%%

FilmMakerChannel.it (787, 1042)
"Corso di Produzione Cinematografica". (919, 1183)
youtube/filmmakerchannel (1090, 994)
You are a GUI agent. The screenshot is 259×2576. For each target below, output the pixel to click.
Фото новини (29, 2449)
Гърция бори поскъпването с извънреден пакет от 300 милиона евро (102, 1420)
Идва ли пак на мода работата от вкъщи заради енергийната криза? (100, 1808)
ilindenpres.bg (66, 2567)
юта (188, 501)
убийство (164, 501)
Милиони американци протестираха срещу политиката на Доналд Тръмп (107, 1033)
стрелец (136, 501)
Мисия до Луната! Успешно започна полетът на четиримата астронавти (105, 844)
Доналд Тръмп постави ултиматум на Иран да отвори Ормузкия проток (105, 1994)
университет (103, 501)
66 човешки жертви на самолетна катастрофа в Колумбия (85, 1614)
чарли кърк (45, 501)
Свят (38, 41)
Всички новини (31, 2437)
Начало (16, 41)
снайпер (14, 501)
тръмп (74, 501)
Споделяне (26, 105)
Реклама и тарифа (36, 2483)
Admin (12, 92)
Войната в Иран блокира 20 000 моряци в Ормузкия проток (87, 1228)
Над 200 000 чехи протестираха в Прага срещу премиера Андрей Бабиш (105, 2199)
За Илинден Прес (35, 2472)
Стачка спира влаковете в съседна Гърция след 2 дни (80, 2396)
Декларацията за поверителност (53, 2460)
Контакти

%%
%%

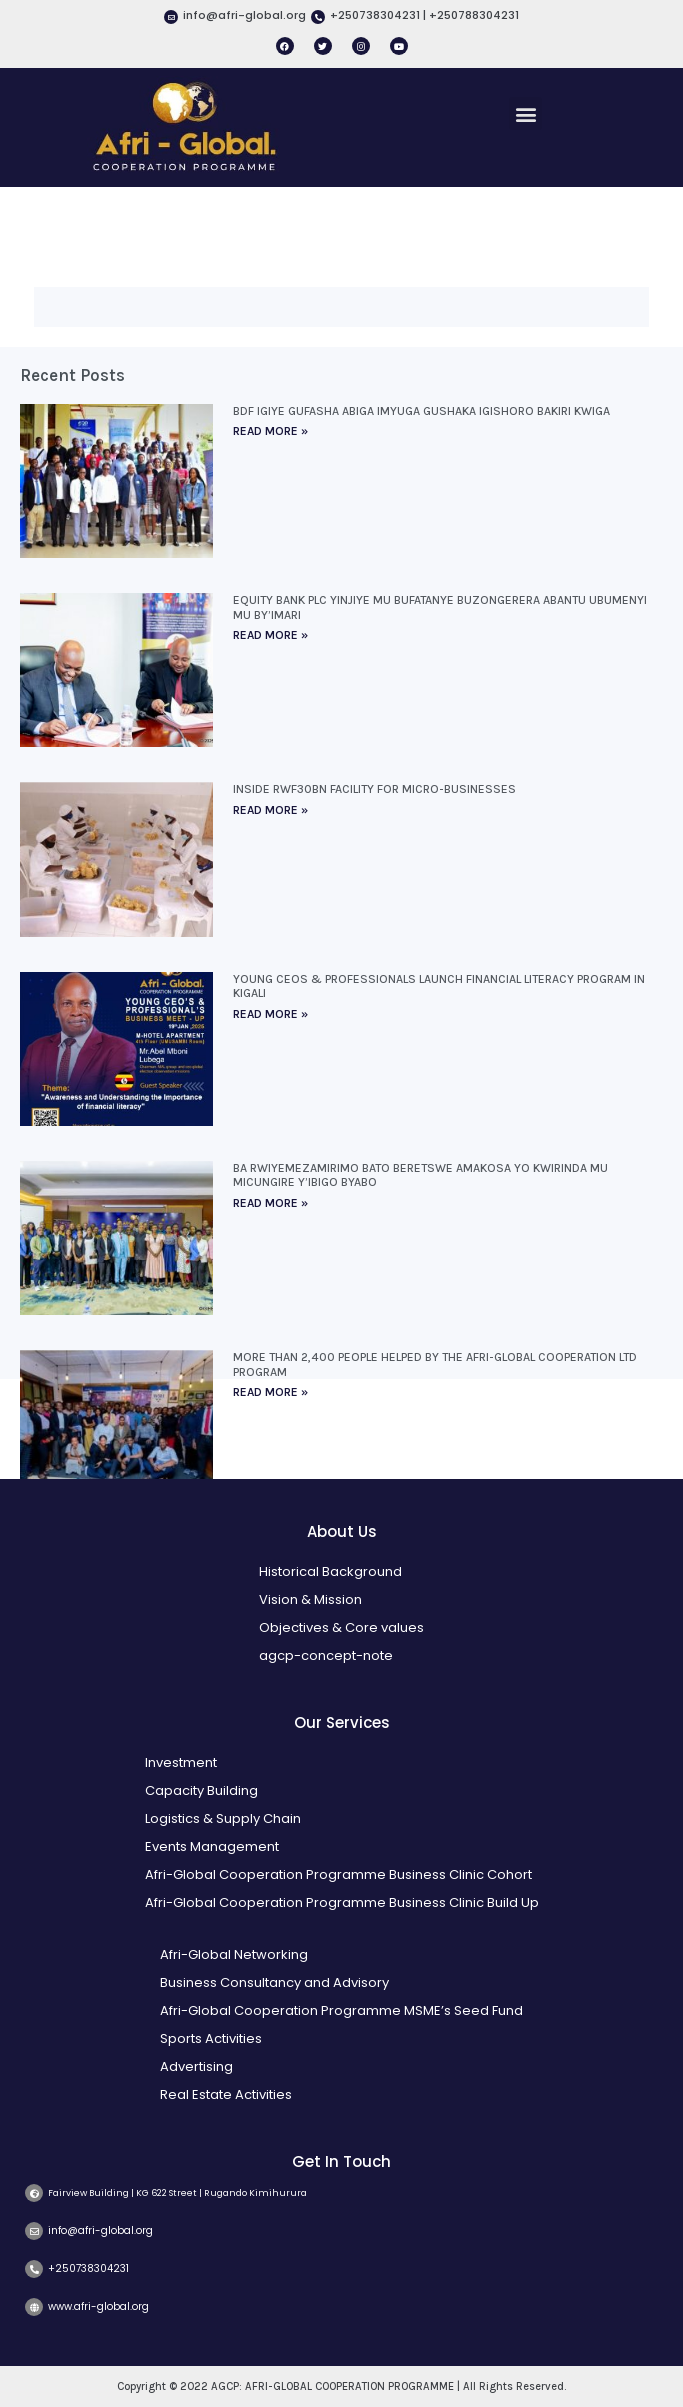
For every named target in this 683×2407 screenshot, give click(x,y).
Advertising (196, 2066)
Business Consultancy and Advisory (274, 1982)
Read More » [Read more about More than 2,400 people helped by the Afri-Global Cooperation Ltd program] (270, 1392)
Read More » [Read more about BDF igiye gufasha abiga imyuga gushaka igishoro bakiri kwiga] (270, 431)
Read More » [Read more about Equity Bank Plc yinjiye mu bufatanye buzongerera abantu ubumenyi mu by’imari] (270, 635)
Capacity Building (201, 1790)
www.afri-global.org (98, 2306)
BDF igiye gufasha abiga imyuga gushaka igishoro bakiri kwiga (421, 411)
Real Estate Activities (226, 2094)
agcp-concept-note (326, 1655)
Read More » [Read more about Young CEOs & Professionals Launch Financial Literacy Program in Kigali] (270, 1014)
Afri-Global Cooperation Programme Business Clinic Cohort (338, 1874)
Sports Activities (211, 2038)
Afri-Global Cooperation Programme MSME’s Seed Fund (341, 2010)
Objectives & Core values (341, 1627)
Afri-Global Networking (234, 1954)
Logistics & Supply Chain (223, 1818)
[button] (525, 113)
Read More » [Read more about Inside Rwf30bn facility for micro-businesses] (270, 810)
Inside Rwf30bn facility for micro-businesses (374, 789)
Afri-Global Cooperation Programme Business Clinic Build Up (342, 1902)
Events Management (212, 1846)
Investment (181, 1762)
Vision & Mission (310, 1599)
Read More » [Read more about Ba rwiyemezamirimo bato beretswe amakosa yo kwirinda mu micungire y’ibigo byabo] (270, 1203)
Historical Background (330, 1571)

%%

Task item »
Count the lines of these entries that hold the string "businesses", and give only that number.

Worked solution »
2